Originally published in the Dandenong Journal from 10 March to 22nd September, 1932.
This copy is taken from the original published then, not the book version now used by others.

In attempting to set down my impressions of the “Early Days of Dandenong,” I am fully aware of the difficulties I am liable to encounter, the errors I most probably will make, and the multiplicity of other shortcomings my readers will discover if they venture to follow me in my wanderings along the back track to the days when Dandenong was a very small spot upon the map. And, another most important matter, and one that it is extremely likely there will be some argument over, is the question of age, and what really constitutes the “Early Days” of any place.

The boys and girls now growing up can have no personal idea of what the town looked like in those early times, say, beyond 50 years ago, so I think that if I ramble along from the earliest times, and conclude my scribblings with the erection of the latest building in Lonsdale street, or some other equally important event, I will have told all, or nearly all, about the growth of the town from the time during which the original buildings on the main street were erected, occupied, and were gradually superseded by new and much finer edifices, and almost all the earlier landmarks had vanished, until, say, 1880 or there-abouts.

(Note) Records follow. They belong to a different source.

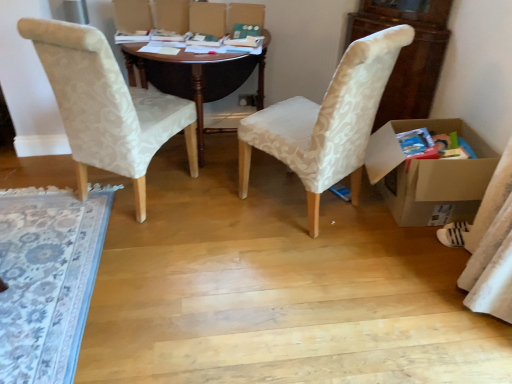 Question: From the image's perspective, is dark wood desk at center located above or below matte white fabric chair at left, marked as the first chair in a left-to-right arrangement?

Choices:
 (A) above
 (B) below

Answer: (A)

Question: Based on their positions, is dark wood desk at center located to the left or right of matte white fabric chair at left, which is counted as the 2th chair, starting from the right?

Choices:
 (A) left
 (B) right

Answer: (B)

Question: Estimate the real-world distances between objects in this image. Which object is farther from the white fabric sock at lower right?

Choices:
 (A) dark wood desk at center
 (B) patterned fabric rug at left
 (C) matte beige fabric chair at center, marked as the second chair in a left-to-right arrangement
 (D) cardboard box at right
 (E) matte white fabric chair at left, which is counted as the 2th chair, starting from the right

Answer: (B)

Question: Which is farther from the matte beige fabric chair at center, marked as the 1th chair in a right-to-left arrangement?

Choices:
 (A) matte white fabric chair at left, which is counted as the 2th chair, starting from the right
 (B) dark wood desk at center
 (C) patterned fabric rug at left
 (D) white fabric sock at lower right
 (E) cardboard box at right

Answer: (C)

In addition to my own impressions, I am indebted to quite a number of old friends for help in fixing the incidents and descriptions of the earliest activities of the pioneers in their building up of the town and district of Dandenong. Also, I am deeply in the debt of officials of various public departments through which I wandered gleaning here and there scraps of information on this and that subject. Officials in these departments must have thought me a queer fish, bothering them with seemingly irelevant questions; but in no instance did I meet with discourtesy or rebuff, all doing their best to “see me through” the departments of which they were in charge, and going to no end of trouble to help me in my quest for dates and other information to help in the verification of details of incidents related to me by those of a generation all too swiftly passing away.

But what an opportunity I missed when, as a boy, I hunted, fished and skylarked around the country, instead of settling down, as I then had opportunity of doing; the tales of the old pioneers, and of their early struggles against the primitive bush, and other equally interesting events, and so given readers of today columns upon columns of history it is now beyond reason to hope will ever be detailed. But perhaps there may be those who, scanning these reminiscences, will be able to supplement or amend them in some manner. I sincerely hope so, even to the extent of a friendly controversy; and, if it be so, there might be an opportunity for the publication of a “second edition” — that is, if the printing machines can stand the strain, and subscribers are not driven out of their minds reading my laborious attempt at recording ancient history.